Choir of King's College, Cambridge & Daniel Hyde
Biographie Choir of King's College, Cambridge & Daniel Hyde
The Choir of King’s College, Cambridge
is one of the world’s best known choral groups. Every Christmas Eve millions of people worldwide tune into A Festival of Nine Lessons and Carols, which is the longest established annual broadcast in history, reaching 90 years in 2018. Additionally, Carols from King’s, a televised Christmas service also broadcast on Christmas Eve, celebrated its 60th anniversary in 2014. The Choir’s international fame and reputation, enhanced by an extensive recording catalogue, has led to invitations to perform around the world.
The 2018/19 season began with a concert in Prague’s Rudolfinum with the Orchestra of the Age of Enlightenment as part of Dvořák Prague Festival, where they performed a rarely heard arrangement of Dvořák Mass in D major, and finished with a three-week tour of Australia, including performances in Sydney Opera House, Melbourne Recital Centre and Queensland Performing Arts Centre. Stephen Cleobury also made a final visit as Director of Music with the Choir to USA in April to perform in Cathedral of Saint Paul, Minneapolis, Washington National Cathedral and St Thomas Church Fifth Avenue, New York City. The Choir joined the St Thomas Church choir in a service, directed by Daniel Hyde who took over from Cleobury in September 2019. Hyde will conduct the Choir in London for the first time on 16 December 2019 with the Philharmonia Orchestra and Crouch End Festival Chorus at the Barbican Centre.

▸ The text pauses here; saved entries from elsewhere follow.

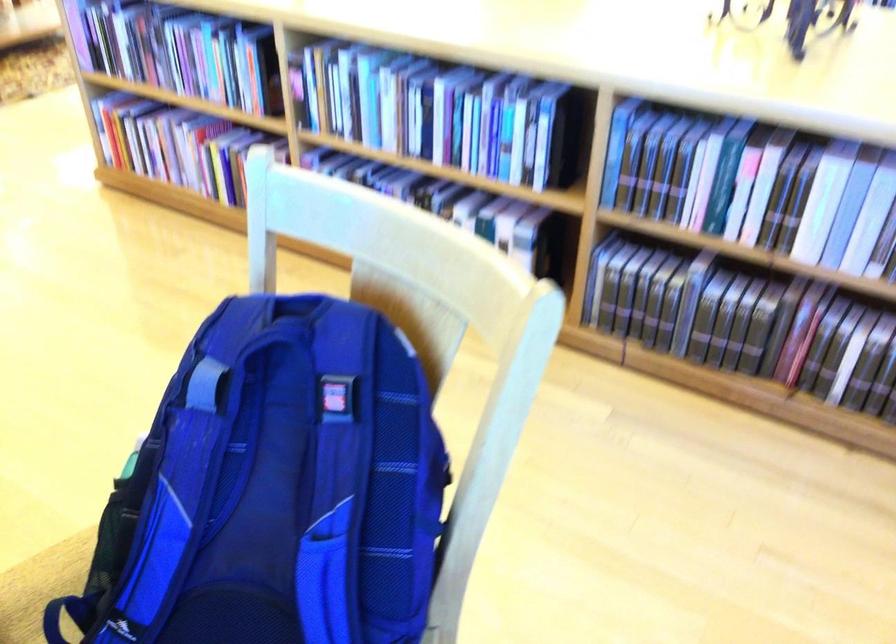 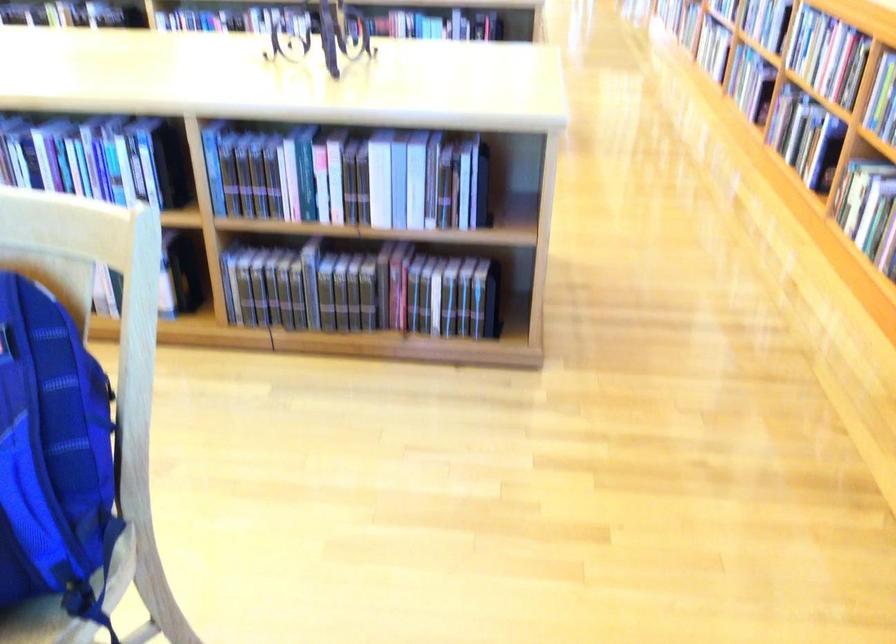 Locate, in the second image, the point that corresponds to the point at 619,152 in the first image.

(213, 164) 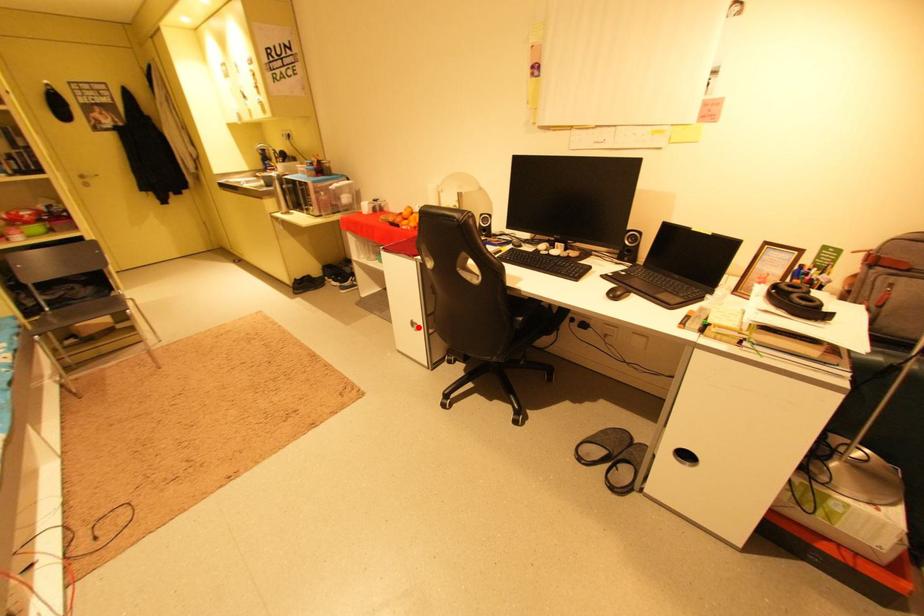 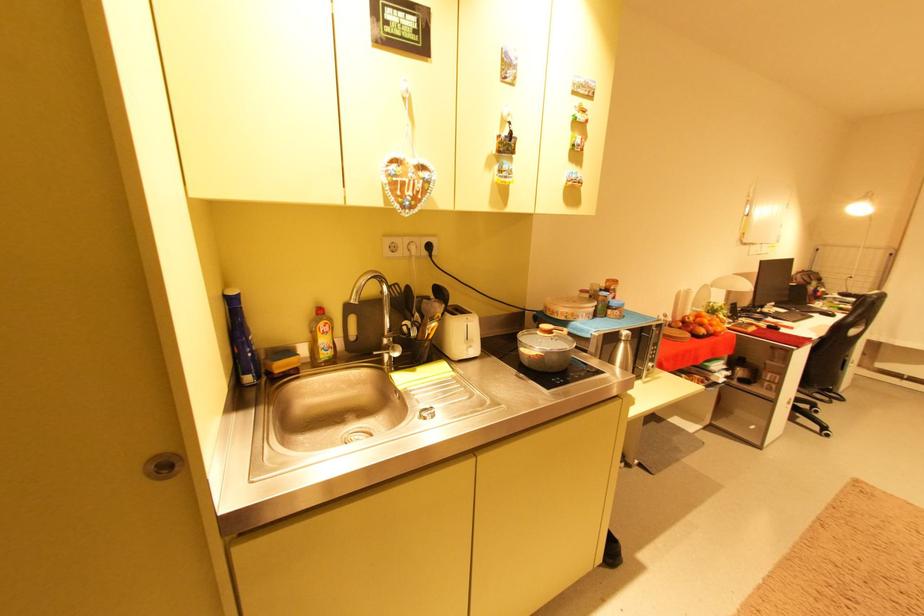 Question: I am providing you with two images of the same scene from different viewpoints. A red point is shown in image1. For the corresponding object point in image2, is it positioned nearer or farther from the camera?

Choices:
 (A) Nearer
 (B) Farther

Answer: (A) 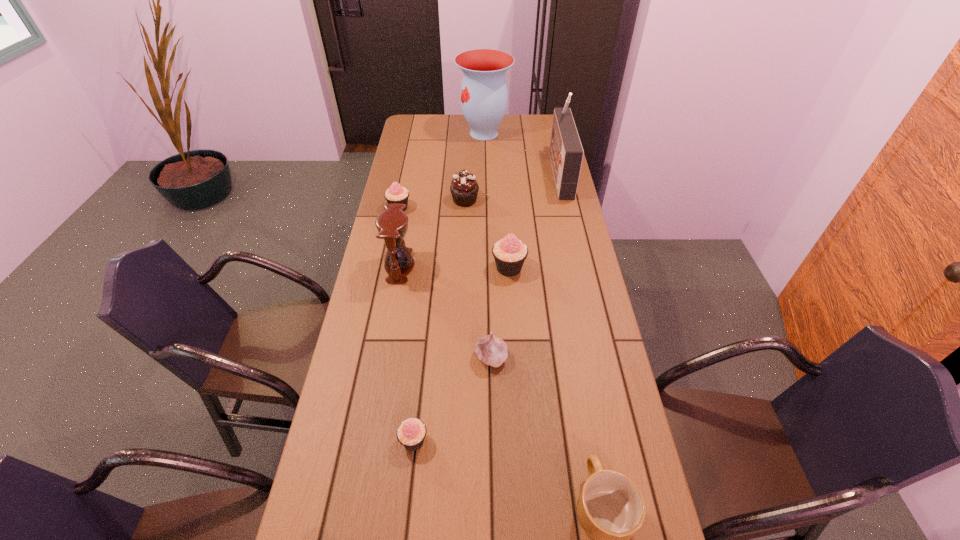 What are the coordinates of `the farthest object` in the screenshot? It's located at (484, 97).

Locate an element on the screen. red vase is located at coordinates pyautogui.click(x=484, y=97).

This screenshot has width=960, height=540. What are the coordinates of `radio receiver` in the screenshot? It's located at point(566,153).

You are a GUI agent. You are given a task and a screenshot of the screen. Output one action in this format:
    pyautogui.click(x=<x>, y=<y>)
    Task: Click on the brown hourglass
    
    Given the screenshot: What is the action you would take?
    pyautogui.click(x=392, y=224)

Where is `the seventh shortest object`? The width and height of the screenshot is (960, 540). the seventh shortest object is located at coordinates (392, 224).

You are a GUI agent. You are given a task and a screenshot of the screen. Output one action in this format:
    pyautogui.click(x=<x>, y=<y>)
    Task: Click on the biggest pink cupcake
    The image size is (960, 540).
    Given the screenshot: What is the action you would take?
    pyautogui.click(x=509, y=253)

The height and width of the screenshot is (540, 960). Find the location of `the tallest cupcake`. the tallest cupcake is located at coordinates coord(509,253).

The width and height of the screenshot is (960, 540). Find the location of `brown cupcake`. brown cupcake is located at coordinates (464, 189).

Image resolution: width=960 pixels, height=540 pixels. What are the coordinates of `the farthest pink cupcake` in the screenshot? It's located at (395, 194).

Locate an element on the screen. The image size is (960, 540). the leftmost pink cupcake is located at coordinates (395, 194). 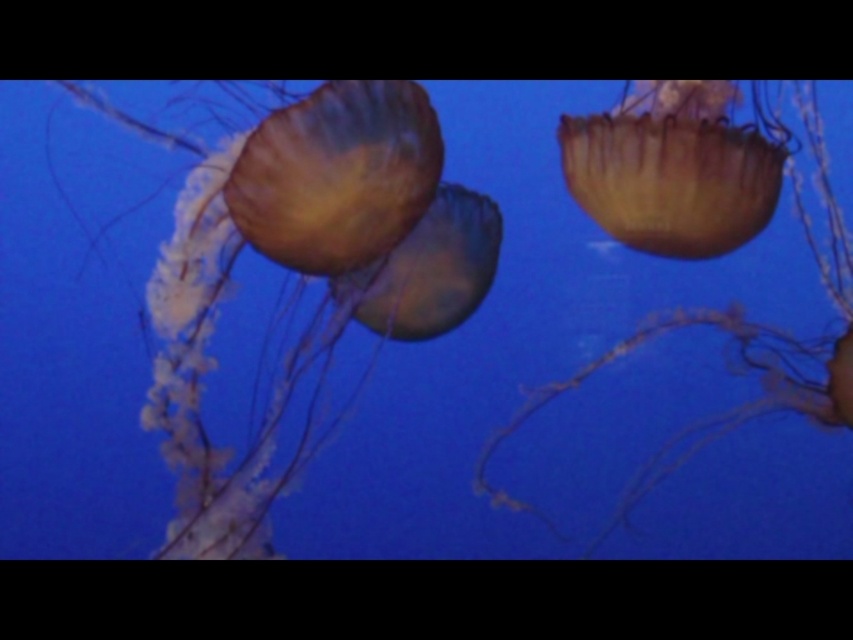 Can you confirm if translucent yellowish jellyfish at center is smaller than translucent yellow jellyfish at center?

No, translucent yellowish jellyfish at center is not smaller than translucent yellow jellyfish at center.

Is point (773, 356) positioned in front of point (735, 218)?

No.

Locate an element on the screen. Image resolution: width=853 pixels, height=640 pixels. translucent yellowish jellyfish at center is located at coordinates [x=704, y=308].

Who is higher up, translucent gelatinous at left or translucent yellow jellyfish at center?

translucent yellow jellyfish at center is above.

Is point (199, 224) more distant than point (590, 115)?

No, it is not.

At what (x,y) coordinates should I click in order to perform the action: click on translucent gelatinous at left. Please return your answer as a coordinate pair (x, y). The width and height of the screenshot is (853, 640). Looking at the image, I should click on (279, 264).

Looking at this image, which is more to the left, translucent gelatinous at left or translucent yellowish jellyfish at center?

translucent gelatinous at left

Does translucent gelatinous at left appear under translucent yellowish jellyfish at center?

No.

This screenshot has width=853, height=640. What are the coordinates of `translucent gelatinous at left` in the screenshot? It's located at coord(279,264). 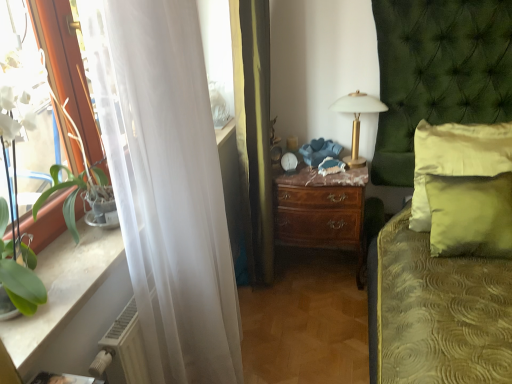 Question: Should I look upward or downward to see white plastic radiator at lower left?

Choices:
 (A) down
 (B) up

Answer: (A)

Question: Is green textured bed at center taller than gold metallic table lamp at upper center?

Choices:
 (A) yes
 (B) no

Answer: (A)

Question: Considering the relative sizes of green textured bed at center and gold metallic table lamp at upper center in the image provided, is green textured bed at center smaller than gold metallic table lamp at upper center?

Choices:
 (A) yes
 (B) no

Answer: (B)

Question: Would you say green textured bed at center contains gold metallic table lamp at upper center?

Choices:
 (A) yes
 (B) no

Answer: (A)

Question: Can you confirm if green textured bed at center is bigger than gold metallic table lamp at upper center?

Choices:
 (A) yes
 (B) no

Answer: (A)

Question: Is the depth of green textured bed at center greater than that of gold metallic table lamp at upper center?

Choices:
 (A) yes
 (B) no

Answer: (B)

Question: Is green textured bed at center not close to gold metallic table lamp at upper center?

Choices:
 (A) yes
 (B) no

Answer: (B)

Question: Is brown wood nightstand at center outside of white plastic radiator at lower left?

Choices:
 (A) no
 (B) yes

Answer: (B)

Question: Does brown wood nightstand at center have a smaller size compared to white plastic radiator at lower left?

Choices:
 (A) no
 (B) yes

Answer: (A)

Question: Could you tell me if brown wood nightstand at center is turned towards white plastic radiator at lower left?

Choices:
 (A) yes
 (B) no

Answer: (A)

Question: Is brown wood nightstand at center to the left of white plastic radiator at lower left from the viewer's perspective?

Choices:
 (A) no
 (B) yes

Answer: (A)

Question: Is brown wood nightstand at center far away from white plastic radiator at lower left?

Choices:
 (A) yes
 (B) no

Answer: (A)

Question: Is white plastic radiator at lower left completely or partially inside brown wood nightstand at center?

Choices:
 (A) yes
 (B) no

Answer: (B)

Question: From a real-world perspective, is green satin pillow at right, the first pillow positioned from the back, located higher than brown wood nightstand at center?

Choices:
 (A) yes
 (B) no

Answer: (A) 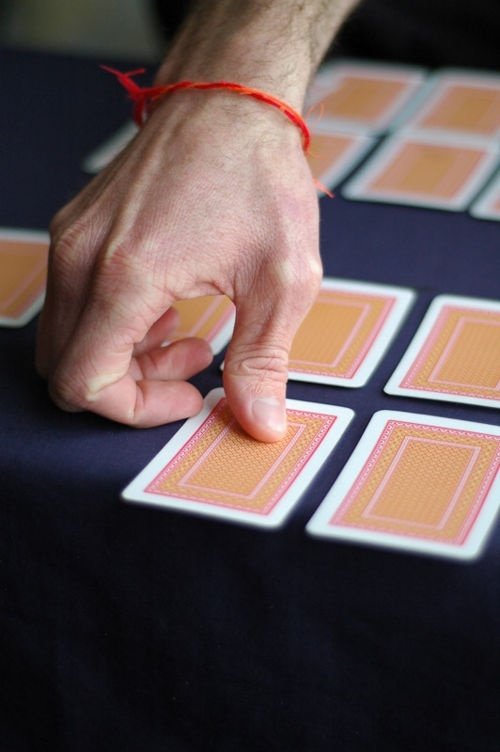 Where is `blue table cloth`? The height and width of the screenshot is (752, 500). blue table cloth is located at coordinates (61, 132). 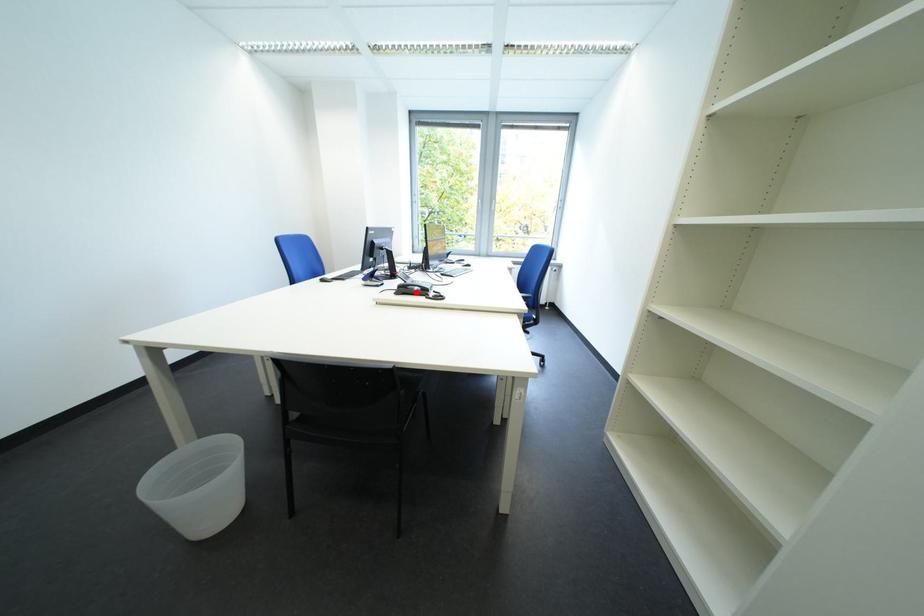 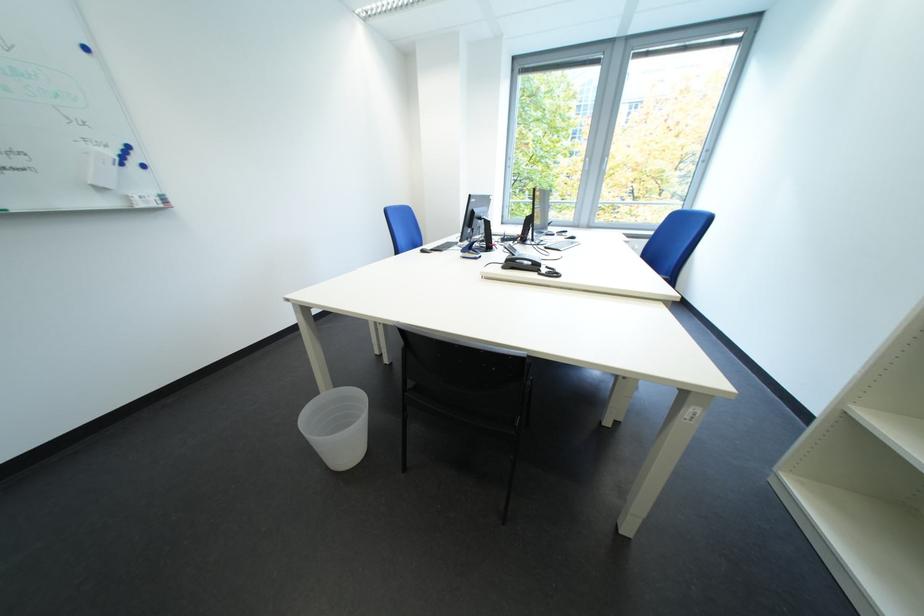 Question: I am providing you with two images of the same scene from different viewpoints. A red point is marked on the first image. Is the red point's position out of view in image 2?

Choices:
 (A) Yes
 (B) No

Answer: (B) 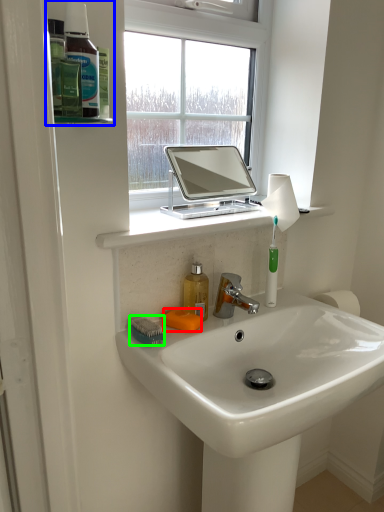 Question: Which object is positioned closest to soap (highlighted by a red box)? Select from shelf (highlighted by a blue box) and brush (highlighted by a green box).

Choices:
 (A) shelf
 (B) brush

Answer: (B) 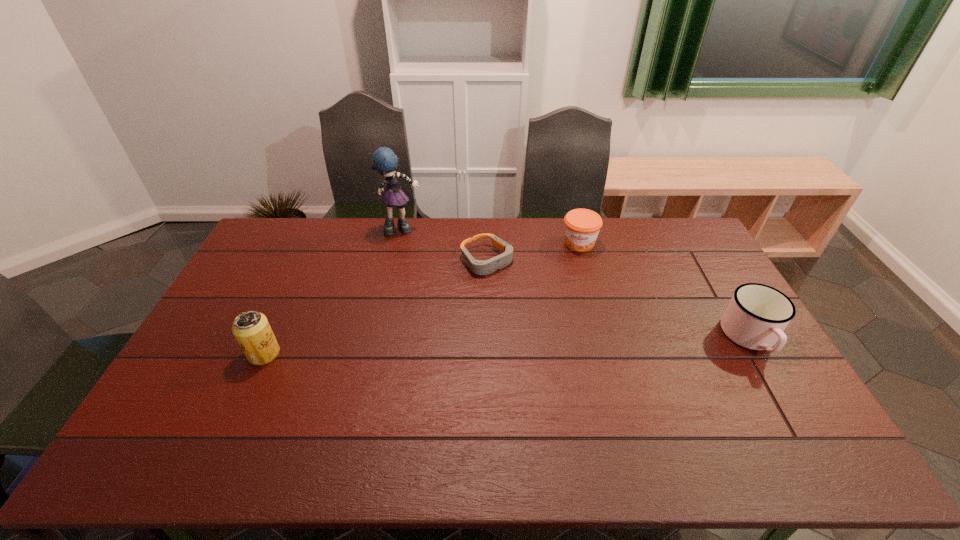 The image size is (960, 540). What are the coordinates of `rag doll located in the far edge section of the desktop` in the screenshot? It's located at (384, 160).

The width and height of the screenshot is (960, 540). I want to click on jam situated at the far edge, so click(582, 226).

Where is `object that is at the left edge`? This screenshot has height=540, width=960. object that is at the left edge is located at coordinates (251, 329).

The width and height of the screenshot is (960, 540). Find the location of `object that is at the right edge`. object that is at the right edge is located at coordinates (757, 315).

At what (x,y) coordinates should I click in order to perform the action: click on free location at the far edge. Please return your answer as a coordinate pair (x, y). The height and width of the screenshot is (540, 960). Looking at the image, I should click on (636, 233).

The image size is (960, 540). In order to click on vacant space at the near edge in this screenshot , I will do point(570,421).

Find the location of a particular element. This screenshot has height=540, width=960. blank space at the left edge of the desktop is located at coordinates (232, 322).

This screenshot has width=960, height=540. In the image, there is a desktop. Identify the location of vacant space at the far left corner. (286, 244).

Locate an element on the screen. The width and height of the screenshot is (960, 540). free space at the far right corner is located at coordinates pos(657,232).

Locate an element on the screen. The width and height of the screenshot is (960, 540). free point between the second shortest object and the third object from right to left is located at coordinates (533, 251). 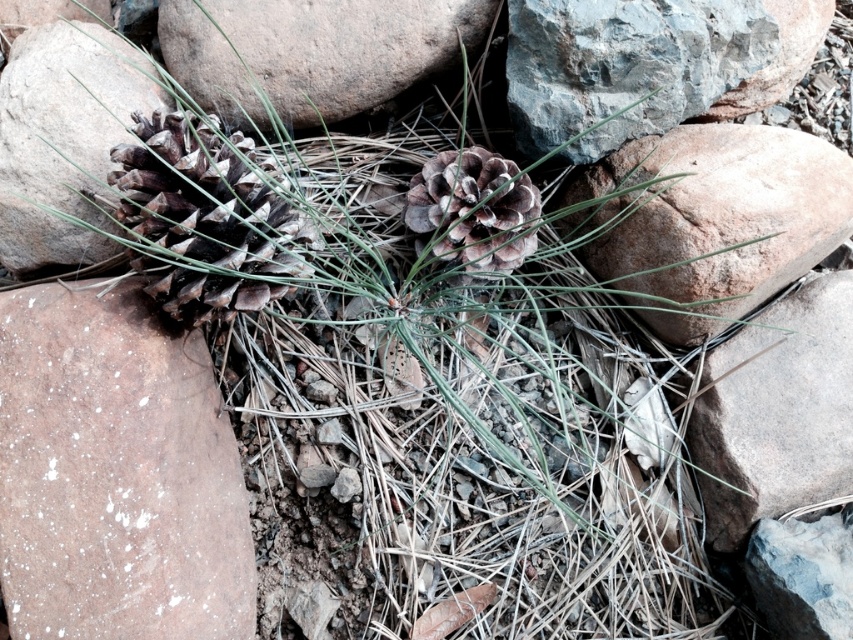 Question: Is gray rough rock at right bigger than brown rough rock at center-left?

Choices:
 (A) yes
 (B) no

Answer: (B)

Question: Which point is farther to the camera?

Choices:
 (A) (659, 65)
 (B) (456, 198)
 (C) (790, 0)

Answer: (C)

Question: Among these points, which one is nearest to the camera?

Choices:
 (A) (421, 0)
 (B) (466, 176)
 (C) (791, 244)

Answer: (B)

Question: Is speckled brown rock at lower left smaller than smooth gray rock at upper right?

Choices:
 (A) no
 (B) yes

Answer: (A)

Question: Can you confirm if speckled brown rock at lower left is smaller than gray rough rock at right?

Choices:
 (A) yes
 (B) no

Answer: (B)

Question: Which point is farther to the camera?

In addition to the Choir’s back-catalogue of more than 100 albums released with EMI and Decca, King's launched its own record label in 2012, which now has a catalogue of more than 30 titles. Many of the releases are recorded in surround-sound, and in 2015 the Label was the first to release a classical album using Dolby’s new Atmos technology, reproducing the acoustic of the Chapel. 100 Years of Nine Lessons and Carols was the UK’s second best-selling core classical album of 2018 and had the longest continuous run at the top of the chart of any album since 2011. In celebration of Stephen Cleobury’s retirement, the College released Howells: Cello Concerto & An English Mass featuring former chorister Guy Johnston playing cello and Britten Sinfonia.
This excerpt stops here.